Putting something new in the Anglican Church of Canada

The Anglican Church of Canada has a $600,000 deficit, churches are closing, buildings are being sold, and employees are being laid-off. Even the Anglican Book Centre is no more.

All this leads the ACoC’s general secretary, Michael Thompson to muse that “God is putting something new in the church.” Yes, he is: judgement.

Michael Thompson turned up at St. Hilda’s one Sunday a number of years ago; he was supposed to dissuade us from fleeing the Diocese of Niagara. He wasn’t entirely successful and, although I thought he was a nice enough well-intentioned fellow, he flatly admitted he didn’t quite know what he believed and he envied us our “certainty”.

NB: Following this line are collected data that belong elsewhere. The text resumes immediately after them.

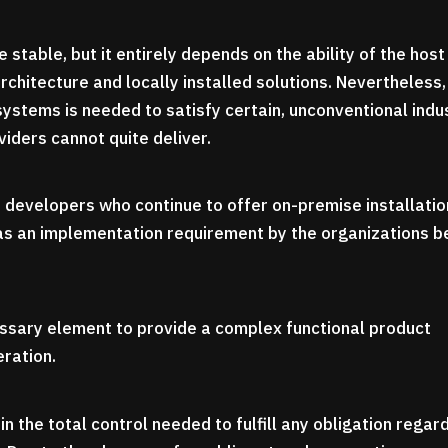
e stable, but it entirely depends on the ability of the host
chitecture and locally installed solutions. Nevertheless,
systems is needed to satisfy certain, unconventional indu
iders cannot quite deliver.
 developers who continue to offer on-premise installatio
 as an implementation requirement by the organizations b
sary element to provide a complex functional product
eration.
in the total control needed to fulfill any obligation regar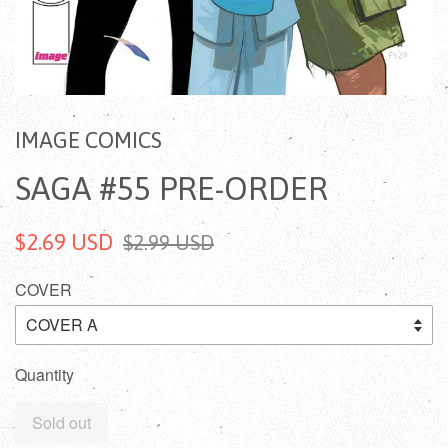
IMAGE COMICS
SAGA #55 PRE-ORDER
$2.69 USD
$2.99 USD
COVER
Quantity
Sold out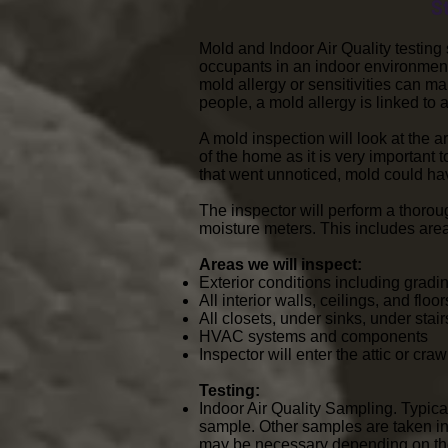
S
Mold and Indoor Air Quality testin
occupants in an indoor environment
mold allergy or sensitivities can 
people, a mold allergy is linked t
A mold inspection will look at the a
of the home as it is very important 
that went unnoticed, mold could ha
The inspector will perform a thorou
moisture meters. This includes are
Areas we will inspect:
Exterior conditions including grading
All interior walls, ceilings, and flo
All closets, under sinks, under sta
HVAC systems and components
Inspector will enter the attic or cr
Testing:
Indoor Air Quality Sampling. Typica
sample. Other samples are taken in
may be necessary depending on the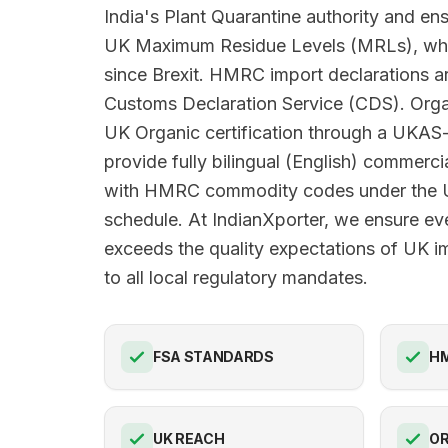
India's Plant Quarantine authority and en
UK Maximum Residue Levels (MRLs), wh
since Brexit. HMRC import declarations ar
Customs Declaration Service (CDS). Orga
UK Organic certification through a UKAS
provide fully bilingual (English) commerci
with HMRC commodity codes under the U
schedule. At IndianXporter, we ensure ev
exceeds the quality expectations of UK i
to all local regulatory mandates.
FSA STANDARDS
HM
UK REACH
OR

To put it another way: he is an amiable but clueless cove; that’s how he ended up as general secretary to the ACoC.

From here:

Amid the fiscal challenges facing General Synod, Archdeacon Michael Thompson urged Anglicans “to be patient and kind with ourselves in this time of transition and transformation.”

“God is putting something new in the church,” Thompson told the Council of General Synod at its meeting Nov. 15 to 18.

Reflecting on his first year as general secretary of the Anglican Church of Canada, Thompson noted the “change in ecosystem of the way the church lives.” He likened it to the trail that he and his wife hike near Lake Superior, where land burnt by a forest fire is now home to healthy blueberry bushes. Could the church adapt to a similar challenge? he wondered. “We don’t have trees anymore, so God doesn’t expect us to be in the lumber business,” he said. “Can we figure out what to do with the blueberries?”

The national church is “being called by God into a bunch of new futures, not just one,” said Thompson, adding the goal is to discover what ministries it is being called to develop.

 

3 thoughts on “Putting something new in the Anglican Church of Canada

  1. I don’t envy anyone’s certainty. In my experience, certainty is highly conducive to unkindness. Human beings are a bewildered species at the best of times, but at least it helps to keeps us a little humble.